Here are some post-layoff steps that can save you valuable time (and stress):
1 – Rely only on TOP sources of career information.
Instead of taking every piece of job search advice online, go straight to reputable sources that supply you with executive search tips that REALLY work.
Recommended sources that possess a strong reputation in the careers industry include:
Job-Hunt.org: Among the most comprehensive sources of career know-how, Job-Hunt covers all areas of the job search, from researching employers, to writing a resume, developing a strong LinkedIn Profile, and making your way through the interview. You’ll find distinct sections addressing any question you could imagine, along with fresh job listings and high-value resources – making this site a must-read, first-stop destination in your job search journey.
Career Sherpa: Hannah Morgan has developed always-fresh, insightful tips on those topics no one else covers, such as how to really get the right traffic to your LinkedIn Profile or what to consider when you’re crafting a personally branded online profile.
Things Career Related: Bob McIntosh’s blog is a rich resource guiding you through the job search maze, while addressing your perceptions, emotions, and potential mistakes. Relying on Bob’s insight as a career counselor, the blog will take you on a lengthy journey through all phases of job search steps (including those you didn’t realize were critical).
2 – Get your resume in top form.
This goes without saying in today’s hotly competitive market, but nothing less than a masterpiece executive resume will truly launch your job search.

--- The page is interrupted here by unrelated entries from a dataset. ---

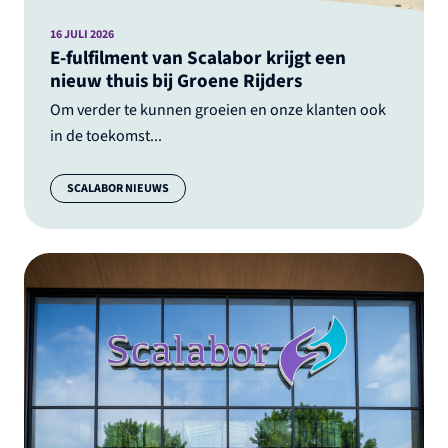
16 JULI 2026
E-fulfilment van Scalabor krijgt een
nieuw thuis bij Groene Rijders
Om verder te kunnen groeien en onze klanten ook
in de toekomst...
Categorie:
SCALABOR NIEUWS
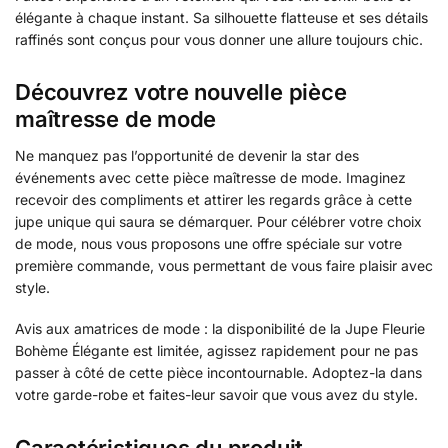
élégante à chaque instant. Sa silhouette flatteuse et ses détails
raffinés sont conçus pour vous donner une allure toujours chic.
Découvrez votre nouvelle pièce
maîtresse de mode
Ne manquez pas l’opportunité de devenir la star des
événements avec cette pièce maîtresse de mode. Imaginez
recevoir des compliments et attirer les regards grâce à cette
jupe unique qui saura se démarquer. Pour célébrer votre choix
de mode, nous vous proposons une offre spéciale sur votre
première commande, vous permettant de vous faire plaisir avec
style.
Avis aux amatrices de mode : la disponibilité de la Jupe Fleurie
Bohème Élégante est limitée, agissez rapidement pour ne pas
passer à côté de cette pièce incontournable. Adoptez-la dans
votre garde-robe et faites-leur savoir que vous avez du style.
Caractéristiques du produit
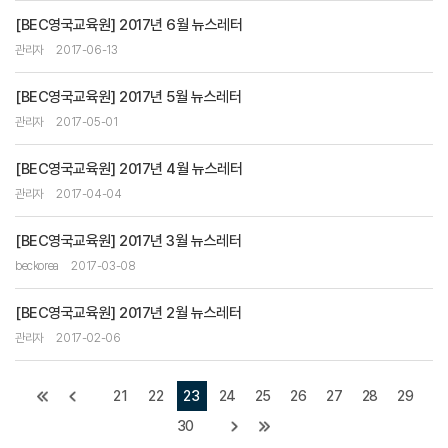
[BEC영국교육원] 2017년 6월 뉴스레터
관리자
2017-06-13
[BEC영국교육원] 2017년 5월 뉴스레터
관리자
2017-05-01
[BEC영국교육원] 2017년 4월 뉴스레터
관리자
2017-04-04
[BEC영국교육원] 2017년 3월 뉴스레터
beckorea
2017-03-08
[BEC영국교육원] 2017년 2월 뉴스레터
관리자
2017-02-06
21
22
23
24
25
26
27
28
29
30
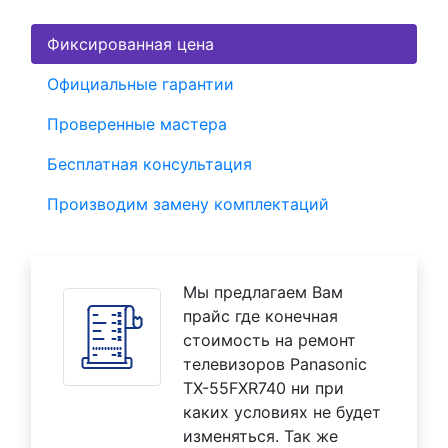
Фиксированная цена
Официальные гарантии
Проверенные мастера
Бесплатная консультация
Производим замену комплектаций
Мы предлагаем Вам
прайс где конечная
стоимость на ремонт
телевизоров Panasonic
TX-55FXR740 ни при
каких условиях не будет
изменяться. Так же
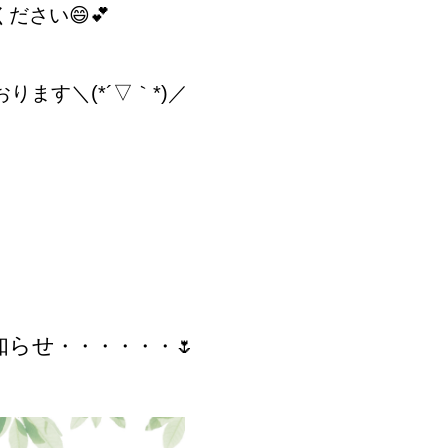
ださい😄💕
ります＼(*´▽｀*)／
知らせ
・・・・・・🌷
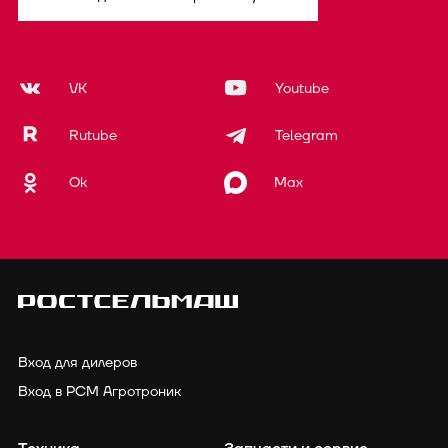
VK
Youtube
Rutube
Telegram
Ok
Max
Вход для дилеров
Вход в РСМ Агротроник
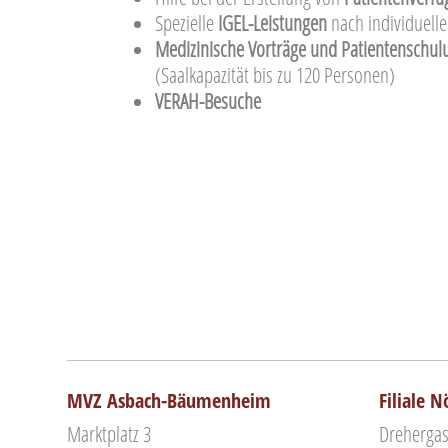
Spezielle
IGEL-Leistungen
nach individuell
Medizinische Vorträge und Patientenschu
(Saalkapazität bis zu 120 Personen)
VERAH-Besuche
MVZ Asbach-Bäumenheim
Filiale 
Marktplatz 3
Drehergas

If it’s been more than a couple of years since you’ve created a resume, you’ll be surprised at how much has changed.
Where objective statements and Times New Roman font used to be resume standards, adhering to these old “rules” will actually drown out your voice among the crowd of candidates.

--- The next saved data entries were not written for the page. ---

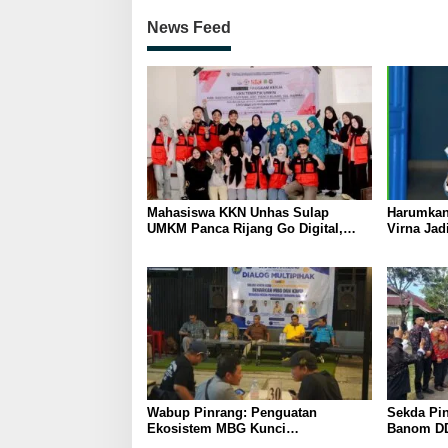
News Feed
Mahasiswa KKN Unhas Sulap
Harumkan
UMKM Panca Rijang Go Digital,
Virna Jad
Pelaku Usaha Antusias Ikuti
Pelajar I
Pelatihan
Wabup Pinrang: Penguatan
Sekda Pin
Ekosistem MBG Kunci
Banom DD
Menggerakkan Ekonomi Kerakyatan
Ukhuwah 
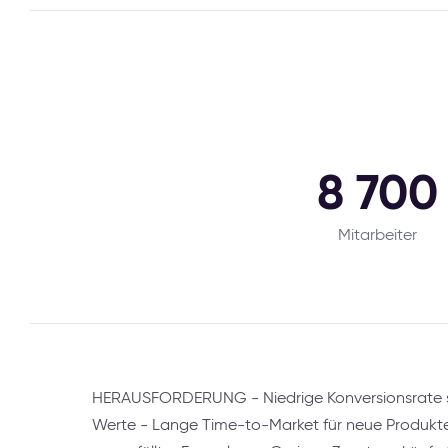
8 700
Mitarbeiter
HERAUSFORDERUNG - Niedrige Konversionsrate s
Werte - Lange Time-to-Market für neue Produkte 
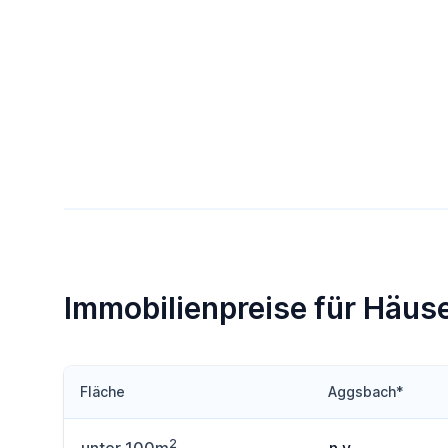
Immobilienpreise für Häus
Fläche
Aggsbach*
2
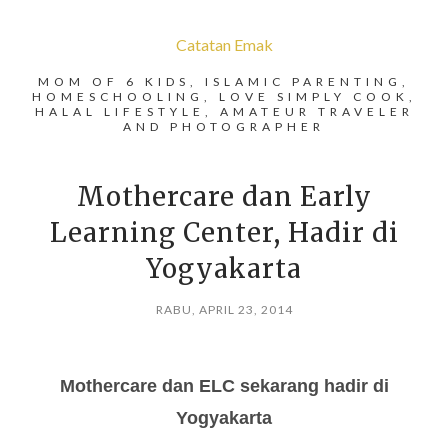
Catatan Emak
MOM OF 6 KIDS, ISLAMIC PARENTING,
HOMESCHOOLING, LOVE SIMPLY COOK,
HALAL LIFESTYLE, AMATEUR TRAVELER
AND PHOTOGRAPHER
Mothercare dan Early
Learning Center, Hadir di
Yogyakarta
RABU, APRIL 23, 2014
Mothercare dan ELC sekarang hadir di
Yogyakarta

Resist the urge to merely update your old college resume, as this can backfire and make you look out of touch. Instead, take the time to craft a personally branded document that says everything you’d like an employer to know – up front.
By viewing current executive resume samples, you can also get an eyeful of the top trends in resume writing for today’s job market.

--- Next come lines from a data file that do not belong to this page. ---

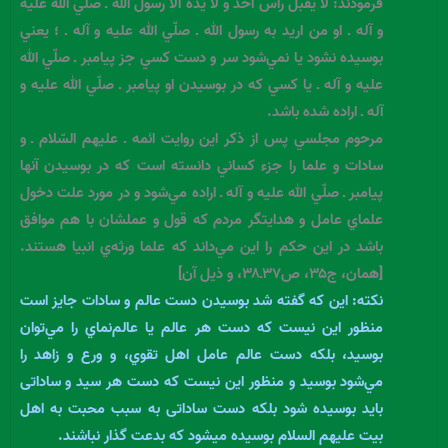
فرمودند: لا يقبل رأس احد و لا يده الاّ رسول الله ـ صلّي الله عليه
و آله ـ او من اريد به رسول الله ـ صلّي الله عليه و آله ـ ؛ يعني
بوسيده نشود يا نمي‌شود سر و دست كسي جز پيامبر ـ صلّي الله
عليه و آله ـ يا كسي كه در بوسيدن او پيامبر ـ صلّي الله عليه و
آله ـ اراده شده باشد.
مرحوم مجلسي پس از ذكر اين روايت ائمه ـ عليهم السّلام ـ و
سادات و علما را جزء كساني دانسته است كه در بوسيدن آنها
پيامبر ـ صلّي الله عليه و آله ـ اراده مي‌شود و در مورد علت دخول
علماي عامل و هدايتگر مردم كه قول و عملشان با هم موافق
باشد در اين حكم را اين مي‌داند كه علما ورثه‌ي انبيا هستند.
[همان، ج۳۵، ص۳۷ـ۳۸، و ذيل آن]
نكته: اين كه گفته شد بوسيدن دست عالم و سادات جايز است
منظور اين نيست كه دست هر عالم يا عالم‌نماي را مي‌توان
بوسيد، بلكه دست عالم عامل اهل تقوي، و ورع و زاهد را
مي‌شود بوسيد و منظور این نیست که دست هر سید و ساداتی
باید بوسیده شود بلکه دست ساداتی به سبب محبت به اهل
بیت علیهم السلام بوسیده میشود که بدعت گذار نباشند.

If you’re not sure how to create a compelling resume, get some expert help by tapping into credible sources for an executive resume writer, such as the Professional Association of Resume Writers and Career Coaches, Career Directors International, or the National Resume Writers’ Association.
3 – Create a plan of action – one that DOESN’T have you on the computer all day.
It’s a fact that plum jobs rarely make it to the Internet, simply because most companies prefer to hire referrals and professionals they know from networking relationships. So how do you become one of “those” people?
First of all, be sure to automate your job search by using a job aggregator website like Google For Jobs, where the data comes from many sources (LinkedIn, Indeed, specialty job boards) for your search. This will free up your search time for more valuable activities.
Next, get out and tap your network – or rebuild one if yours has been eroded over time. Spend time meeting other professionals within industry associations, or create new relationships with insiders using LinkedIn.
Contact recruiters to find out if they’re sourcing candidates with your expertise and credentials. Read up on how to get referred and take these steps to heart.
If not, look carefully at whether you can gain additional skills during your job hunt, perhaps by taking a class or enrolling at college to finish that degree. You can even tap into free training from LinkedIn to boost your marketability.
Most important of all, remember that a very low percentage of job seekers find their next role online and the relationships and networks you build will be the best insurance against a long period of unemployment. Get onto LinkedIn and build a robust Profile, start engaging with others to become memorable, and stay reasonably active to maintain your visibility.
Build a target list of employers likely to need your expertise and then research (using the resources in Step #1) methods of getting in touch with them… BEFORE they post a job. This is what is meant by the “hidden job market.”
In summary, it’s up to you to take crucial steps to ensure your success during the job hunt, while tapping into executive search resources that can save you time, effort, and frustration.